━━━━━ RECORDS FOR THE TASK

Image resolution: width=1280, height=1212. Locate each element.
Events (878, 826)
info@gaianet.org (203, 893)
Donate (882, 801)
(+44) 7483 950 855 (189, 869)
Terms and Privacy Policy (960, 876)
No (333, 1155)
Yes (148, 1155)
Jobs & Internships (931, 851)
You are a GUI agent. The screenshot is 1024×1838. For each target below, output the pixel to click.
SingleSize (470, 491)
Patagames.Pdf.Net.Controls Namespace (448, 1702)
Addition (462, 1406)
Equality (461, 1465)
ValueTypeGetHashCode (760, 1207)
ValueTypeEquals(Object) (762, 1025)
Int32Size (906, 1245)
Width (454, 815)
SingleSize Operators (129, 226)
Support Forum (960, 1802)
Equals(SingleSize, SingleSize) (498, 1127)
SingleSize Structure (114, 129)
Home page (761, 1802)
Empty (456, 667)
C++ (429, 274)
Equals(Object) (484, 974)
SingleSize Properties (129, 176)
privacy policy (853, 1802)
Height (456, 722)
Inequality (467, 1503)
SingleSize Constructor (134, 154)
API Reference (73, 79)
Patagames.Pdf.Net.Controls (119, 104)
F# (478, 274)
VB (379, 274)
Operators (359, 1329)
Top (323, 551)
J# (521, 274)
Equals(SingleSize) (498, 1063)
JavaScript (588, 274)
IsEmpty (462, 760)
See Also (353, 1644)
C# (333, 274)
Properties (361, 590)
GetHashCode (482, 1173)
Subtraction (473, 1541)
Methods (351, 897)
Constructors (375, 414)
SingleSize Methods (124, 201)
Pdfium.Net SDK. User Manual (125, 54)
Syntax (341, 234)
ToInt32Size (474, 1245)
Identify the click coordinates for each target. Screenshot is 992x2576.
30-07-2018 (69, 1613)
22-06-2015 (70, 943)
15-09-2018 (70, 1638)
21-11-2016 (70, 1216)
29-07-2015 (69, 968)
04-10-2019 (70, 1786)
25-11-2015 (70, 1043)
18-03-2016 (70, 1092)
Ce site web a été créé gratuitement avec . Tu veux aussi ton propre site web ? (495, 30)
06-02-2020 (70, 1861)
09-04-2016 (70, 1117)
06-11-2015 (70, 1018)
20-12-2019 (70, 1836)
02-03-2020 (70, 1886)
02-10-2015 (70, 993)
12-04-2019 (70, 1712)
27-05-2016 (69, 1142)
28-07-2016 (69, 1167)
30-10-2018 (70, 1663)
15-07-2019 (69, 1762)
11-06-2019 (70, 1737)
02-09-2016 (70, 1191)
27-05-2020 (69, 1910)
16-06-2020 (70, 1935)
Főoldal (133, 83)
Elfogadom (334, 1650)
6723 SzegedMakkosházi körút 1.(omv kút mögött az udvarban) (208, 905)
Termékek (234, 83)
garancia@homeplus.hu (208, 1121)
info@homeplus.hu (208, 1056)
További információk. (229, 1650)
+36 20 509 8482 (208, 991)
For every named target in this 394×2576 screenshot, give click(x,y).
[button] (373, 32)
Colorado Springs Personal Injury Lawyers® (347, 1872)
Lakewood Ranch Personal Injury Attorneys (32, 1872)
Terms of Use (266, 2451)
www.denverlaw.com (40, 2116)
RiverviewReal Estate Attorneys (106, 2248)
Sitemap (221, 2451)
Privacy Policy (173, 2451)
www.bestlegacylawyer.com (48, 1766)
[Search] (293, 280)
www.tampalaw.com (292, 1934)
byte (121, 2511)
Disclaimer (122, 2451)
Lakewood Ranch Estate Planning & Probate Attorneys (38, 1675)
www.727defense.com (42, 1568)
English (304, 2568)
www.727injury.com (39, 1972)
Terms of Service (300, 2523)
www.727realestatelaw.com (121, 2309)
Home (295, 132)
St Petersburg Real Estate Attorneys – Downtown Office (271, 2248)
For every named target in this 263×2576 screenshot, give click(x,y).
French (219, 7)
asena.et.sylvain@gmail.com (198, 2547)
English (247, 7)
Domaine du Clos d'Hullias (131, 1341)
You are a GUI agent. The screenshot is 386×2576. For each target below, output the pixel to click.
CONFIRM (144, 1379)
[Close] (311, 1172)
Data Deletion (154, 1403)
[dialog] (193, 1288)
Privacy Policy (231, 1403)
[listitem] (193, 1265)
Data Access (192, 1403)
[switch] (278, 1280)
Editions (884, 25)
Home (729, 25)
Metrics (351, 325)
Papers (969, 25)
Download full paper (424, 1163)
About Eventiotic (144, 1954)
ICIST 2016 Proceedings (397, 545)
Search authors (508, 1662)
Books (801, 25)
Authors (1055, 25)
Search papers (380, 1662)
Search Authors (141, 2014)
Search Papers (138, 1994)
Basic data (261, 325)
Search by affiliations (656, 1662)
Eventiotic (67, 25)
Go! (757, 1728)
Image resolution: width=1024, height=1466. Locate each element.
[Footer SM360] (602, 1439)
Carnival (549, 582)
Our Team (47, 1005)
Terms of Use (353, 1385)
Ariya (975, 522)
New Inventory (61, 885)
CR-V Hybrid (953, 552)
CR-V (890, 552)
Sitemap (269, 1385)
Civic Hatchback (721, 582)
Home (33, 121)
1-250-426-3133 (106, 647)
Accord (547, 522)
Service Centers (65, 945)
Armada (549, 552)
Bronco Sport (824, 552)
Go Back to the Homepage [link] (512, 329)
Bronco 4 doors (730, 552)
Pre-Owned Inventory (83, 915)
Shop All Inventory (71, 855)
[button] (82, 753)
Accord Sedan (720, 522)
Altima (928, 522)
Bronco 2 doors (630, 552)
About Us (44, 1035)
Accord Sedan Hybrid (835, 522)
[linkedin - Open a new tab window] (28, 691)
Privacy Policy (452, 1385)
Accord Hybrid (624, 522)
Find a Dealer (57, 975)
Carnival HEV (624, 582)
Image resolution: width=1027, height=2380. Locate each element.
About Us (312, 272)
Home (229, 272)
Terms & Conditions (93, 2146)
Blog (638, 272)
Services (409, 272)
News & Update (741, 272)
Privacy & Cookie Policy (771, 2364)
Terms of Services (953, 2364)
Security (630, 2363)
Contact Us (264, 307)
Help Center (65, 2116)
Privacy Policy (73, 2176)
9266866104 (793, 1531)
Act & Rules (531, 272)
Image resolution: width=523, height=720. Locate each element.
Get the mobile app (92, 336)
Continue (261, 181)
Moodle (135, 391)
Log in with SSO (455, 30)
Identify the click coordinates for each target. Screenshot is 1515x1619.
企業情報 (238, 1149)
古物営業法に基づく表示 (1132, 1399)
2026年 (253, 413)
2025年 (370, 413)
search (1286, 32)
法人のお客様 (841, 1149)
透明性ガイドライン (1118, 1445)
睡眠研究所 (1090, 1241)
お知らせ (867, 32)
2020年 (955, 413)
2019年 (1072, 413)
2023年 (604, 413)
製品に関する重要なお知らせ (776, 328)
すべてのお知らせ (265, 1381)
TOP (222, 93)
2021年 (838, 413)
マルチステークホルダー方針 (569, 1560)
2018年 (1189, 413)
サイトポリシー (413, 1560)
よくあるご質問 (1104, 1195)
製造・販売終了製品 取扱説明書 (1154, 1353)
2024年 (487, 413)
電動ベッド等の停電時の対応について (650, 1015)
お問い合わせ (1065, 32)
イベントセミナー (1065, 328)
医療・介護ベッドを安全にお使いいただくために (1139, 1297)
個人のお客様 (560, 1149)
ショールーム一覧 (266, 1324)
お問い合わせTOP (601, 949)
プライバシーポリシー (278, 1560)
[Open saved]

━━━━━━━━━━

**TASK GOAL:**
Print each entry exactly as it was written.

**TASK SOLUTION:**
Image resolution: width=1280, height=1212. Locate each element.
Events (878, 826)
info@gaianet.org (203, 893)
Donate (882, 801)
(+44) 7483 950 855 (189, 869)
Terms and Privacy Policy (960, 876)
No (333, 1155)
Yes (148, 1155)
Jobs & Internships (931, 851)
You are a GUI agent. The screenshot is 1024×1838. For each target below, output the pixel to click.
SingleSize (470, 491)
Patagames.Pdf.Net.Controls Namespace (448, 1702)
Addition (462, 1406)
Equality (461, 1465)
ValueTypeGetHashCode (760, 1207)
ValueTypeEquals(Object) (762, 1025)
Int32Size (906, 1245)
Width (454, 815)
SingleSize Operators (129, 226)
Support Forum (960, 1802)
Equals(SingleSize, SingleSize) (498, 1127)
SingleSize Structure (114, 129)
Home page (761, 1802)
Empty (456, 667)
C++ (429, 274)
Equals(Object) (484, 974)
SingleSize Properties (129, 176)
privacy policy (853, 1802)
Height (456, 722)
Inequality (467, 1503)
SingleSize Constructor (134, 154)
API Reference (73, 79)
Patagames.Pdf.Net.Controls (119, 104)
F# (478, 274)
VB (379, 274)
Operators (359, 1329)
Top (323, 551)
J# (521, 274)
Equals(SingleSize) (498, 1063)
JavaScript (588, 274)
IsEmpty (462, 760)
See Also (353, 1644)
C# (333, 274)
Properties (361, 590)
GetHashCode (482, 1173)
Subtraction (473, 1541)
Methods (351, 897)
Constructors (375, 414)
SingleSize Methods (124, 201)
Pdfium.Net SDK. User Manual (125, 54)
Syntax (341, 234)
ToInt32Size (474, 1245)
Identify the click coordinates for each target. Screenshot is 992x2576.
30-07-2018 (69, 1613)
22-06-2015 (70, 943)
15-09-2018 (70, 1638)
21-11-2016 (70, 1216)
29-07-2015 (69, 968)
04-10-2019 (70, 1786)
25-11-2015 (70, 1043)
18-03-2016 (70, 1092)
Ce site web a été créé gratuitement avec . Tu veux aussi ton propre site web ? (495, 30)
06-02-2020 (70, 1861)
09-04-2016 (70, 1117)
06-11-2015 (70, 1018)
20-12-2019 (70, 1836)
02-03-2020 (70, 1886)
02-10-2015 (70, 993)
12-04-2019 (70, 1712)
27-05-2016 (69, 1142)
28-07-2016 (69, 1167)
30-10-2018 (70, 1663)
15-07-2019 (69, 1762)
11-06-2019 (70, 1737)
02-09-2016 (70, 1191)
27-05-2020 (69, 1910)
16-06-2020 (70, 1935)
Főoldal (133, 83)
Elfogadom (334, 1650)
6723 SzegedMakkosházi körút 1.(omv kút mögött az udvarban) (208, 905)
Termékek (234, 83)
garancia@homeplus.hu (208, 1121)
info@homeplus.hu (208, 1056)
További információk. (229, 1650)
+36 20 509 8482 (208, 991)
For every named target in this 394×2576 screenshot, give click(x,y).
[button] (373, 32)
Colorado Springs Personal Injury Lawyers® (347, 1872)
Lakewood Ranch Personal Injury Attorneys (32, 1872)
Terms of Use (266, 2451)
www.denverlaw.com (40, 2116)
RiverviewReal Estate Attorneys (106, 2248)
Sitemap (221, 2451)
Privacy Policy (173, 2451)
www.bestlegacylawyer.com (48, 1766)
[Search] (293, 280)
www.tampalaw.com (292, 1934)
byte (121, 2511)
Disclaimer (122, 2451)
Lakewood Ranch Estate Planning & Probate Attorneys (38, 1675)
www.727defense.com (42, 1568)
English (304, 2568)
www.727injury.com (39, 1972)
Terms of Service (300, 2523)
www.727realestatelaw.com (121, 2309)
Home (295, 132)
St Petersburg Real Estate Attorneys – Downtown Office (271, 2248)
For every named target in this 263×2576 screenshot, give click(x,y).
French (219, 7)
asena.et.sylvain@gmail.com (198, 2547)
English (247, 7)
Domaine du Clos d'Hullias (131, 1341)
You are a GUI agent. The screenshot is 386×2576. For each target below, output the pixel to click.
CONFIRM (144, 1379)
[Close] (311, 1172)
Data Deletion (154, 1403)
[dialog] (193, 1288)
Privacy Policy (231, 1403)
[listitem] (193, 1265)
Data Access (192, 1403)
[switch] (278, 1280)
Editions (884, 25)
Home (729, 25)
Metrics (351, 325)
Papers (969, 25)
Download full paper (424, 1163)
About Eventiotic (144, 1954)
ICIST 2016 Proceedings (397, 545)
Search authors (508, 1662)
Books (801, 25)
Authors (1055, 25)
Search papers (380, 1662)
Search Authors (141, 2014)
Search Papers (138, 1994)
Basic data (261, 325)
Search by affiliations (656, 1662)
Eventiotic (67, 25)
Go! (757, 1728)
Image resolution: width=1024, height=1466. Locate each element.
[Footer SM360] (602, 1439)
Carnival (549, 582)
Our Team (47, 1005)
Terms of Use (353, 1385)
Ariya (975, 522)
New Inventory (61, 885)
CR-V Hybrid (953, 552)
CR-V (890, 552)
Sitemap (269, 1385)
Civic Hatchback (721, 582)
Home (33, 121)
1-250-426-3133 (106, 647)
Accord (547, 522)
Service Centers (65, 945)
Armada (549, 552)
Bronco Sport (824, 552)
Go Back to the Homepage [link] (512, 329)
Bronco 4 doors (730, 552)
Pre-Owned Inventory (83, 915)
Shop All Inventory (71, 855)
[button] (82, 753)
Accord Sedan (720, 522)
Altima (928, 522)
Bronco 2 doors (630, 552)
About Us (44, 1035)
Accord Sedan Hybrid (835, 522)
[linkedin - Open a new tab window] (28, 691)
Privacy Policy (452, 1385)
Accord Hybrid (624, 522)
Find a Dealer (57, 975)
Carnival HEV (624, 582)
Image resolution: width=1027, height=2380. Locate each element.
About Us (312, 272)
Home (229, 272)
Terms & Conditions (93, 2146)
Blog (638, 272)
Services (409, 272)
News & Update (741, 272)
Privacy & Cookie Policy (771, 2364)
Terms of Services (953, 2364)
Security (630, 2363)
Contact Us (264, 307)
Help Center (65, 2116)
Privacy Policy (73, 2176)
9266866104 (793, 1531)
Act & Rules (531, 272)
Image resolution: width=523, height=720. Locate each element.
Get the mobile app (92, 336)
Continue (261, 181)
Moodle (135, 391)
Log in with SSO (455, 30)
Identify the click coordinates for each target. Screenshot is 1515x1619.
企業情報 (238, 1149)
古物営業法に基づく表示 (1132, 1399)
2026年 (253, 413)
2025年 (370, 413)
search (1286, 32)
法人のお客様 (841, 1149)
透明性ガイドライン (1118, 1445)
睡眠研究所 (1090, 1241)
お知らせ (867, 32)
2020年 (955, 413)
2019年 (1072, 413)
2023年 (604, 413)
製品に関する重要なお知らせ (776, 328)
すべてのお知らせ (265, 1381)
TOP (222, 93)
2021年 (838, 413)
マルチステークホルダー方針 (569, 1560)
2018年 (1189, 413)
サイトポリシー (413, 1560)
よくあるご質問 (1104, 1195)
製造・販売終了製品 取扱説明書 (1154, 1353)
2024年 (487, 413)
電動ベッド等の停電時の対応について (650, 1015)
お問い合わせ (1065, 32)
イベントセミナー (1065, 328)
医療・介護ベッドを安全にお使いいただくために (1139, 1297)
個人のお客様 (560, 1149)
ショールーム一覧 (266, 1324)
お問い合わせTOP (601, 949)
プライバシーポリシー (278, 1560)
[Open saved]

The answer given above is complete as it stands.